Ele também sobreviveu ao Sr. Alexandre, um símbolo do custo humano incorrido no fechamento desses “lugares de bondade”, como Filho carinhosamente se refere às salas de cinema. Estes são espaços comuns para as pessoas se reunirem sob o mesmo teto e, por algumas horas seguidas, participarem de uma fusão mental, onde todos estão singularmente focados na mesma coisa, expostos às mesmas emoções e questionados pelas mesmas perguntas por qualquer pessoa. filme que pagaram para ver na tela. Perder os nossos cinemas, os nossos centros culturais mais democráticos, é perder oportunidades de vivenciar estes raros exemplos de sincronicidade social.
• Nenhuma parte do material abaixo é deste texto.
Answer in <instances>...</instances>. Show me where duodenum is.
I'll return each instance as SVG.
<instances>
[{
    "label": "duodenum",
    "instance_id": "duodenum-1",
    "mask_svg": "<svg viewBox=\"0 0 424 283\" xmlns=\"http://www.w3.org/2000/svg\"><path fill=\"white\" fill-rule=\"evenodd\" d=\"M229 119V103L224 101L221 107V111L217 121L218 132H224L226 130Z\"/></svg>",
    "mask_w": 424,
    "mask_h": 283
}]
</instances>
Sinaliza uma mudança nas prioridades civis, por um lado, substituindo uma casa de culto por outra; Filho explica que muitos dos teatros extintos do Recife foram reapropriados como igrejas, onde o serviço religioso não é tão divertido quanto assistir O Poderoso Chefão.
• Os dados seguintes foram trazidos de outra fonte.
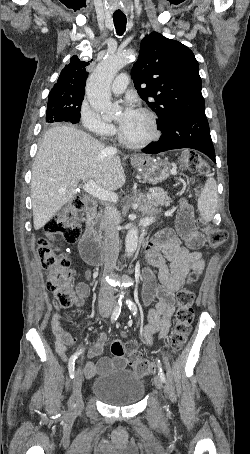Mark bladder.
I'll return each instance as SVG.
<instances>
[{
	"mask_svg": "<svg viewBox=\"0 0 250 454\" xmlns=\"http://www.w3.org/2000/svg\"><path fill=\"white\" fill-rule=\"evenodd\" d=\"M91 391L107 405H134L143 398L146 383L137 372L121 367L95 379Z\"/></svg>",
	"mask_w": 250,
	"mask_h": 454,
	"instance_id": "1",
	"label": "bladder"
}]
</instances>
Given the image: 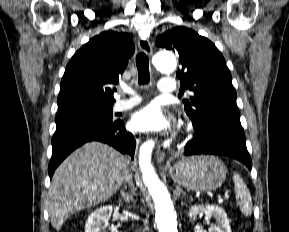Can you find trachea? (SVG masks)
<instances>
[{
    "mask_svg": "<svg viewBox=\"0 0 289 232\" xmlns=\"http://www.w3.org/2000/svg\"><path fill=\"white\" fill-rule=\"evenodd\" d=\"M136 66L139 75L138 77L139 85L148 84L150 82L149 59L145 53L141 52L137 54Z\"/></svg>",
    "mask_w": 289,
    "mask_h": 232,
    "instance_id": "3493384b",
    "label": "trachea"
}]
</instances>
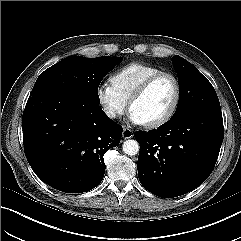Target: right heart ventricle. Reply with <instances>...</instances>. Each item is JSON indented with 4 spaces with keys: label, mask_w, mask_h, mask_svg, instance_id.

Assistir ao relato de Filho sobre essa destruição gradual pode inspirar pensamentos sobre streaming, embora o conceito permaneça longe de Pictures of Ghosts em si. Filho não é um viajante do tempo, e as pessoas que administram as plataformas digitais que influenciaram a forma como os filmes são feitos e vistos na última década também não são. Mas a história do Recife está vinculada a esses cinemas, e afastar-se deles traz consequências. Spackling over Art Palacio, por exemplo, significa apagar a memória de como o regime nazista designou o local como um veículo da Universum-Film AG, concebido como uma extensão de sua máquina de cinema de propaganda aninhada no seio solidário do Brasil. Esqueça os dias de glória chamativos de Recife, agraciados pelas visitas de Janet Leigh e Tony Curtis; a relação da cidade com o Terceiro Reich não pode desaparecer dos registros públicos.
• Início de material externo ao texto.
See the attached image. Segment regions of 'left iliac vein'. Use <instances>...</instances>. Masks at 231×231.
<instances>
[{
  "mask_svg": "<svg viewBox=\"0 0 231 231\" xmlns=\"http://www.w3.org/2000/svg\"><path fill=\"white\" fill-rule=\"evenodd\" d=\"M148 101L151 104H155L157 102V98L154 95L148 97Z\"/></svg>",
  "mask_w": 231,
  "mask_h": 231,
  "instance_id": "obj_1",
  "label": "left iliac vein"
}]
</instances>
De certa forma isso faz do filme Fotos de Fantasmas Filho, afinal; ele está desempenhando as funções de um preservacionista, usando uma combinação de imagens de arquivo, vídeos caseiros de família e sua própria produção cinematográfica (incluindo clipes de seu primeiro longa, Neighboring Sounds) para esculpir a imagem completa do Recife, de meio século atrás até hoje. , verrugas e tudo. Filho não parece interessado em refazer Recife para corresponder à sua imagem de que ele mora lá, e é isso. Filho é afetado pelas mudanças do Recife. Não é ele quem os afeta. Em vez disso, ele está garantindo que eles não serão esquecidos.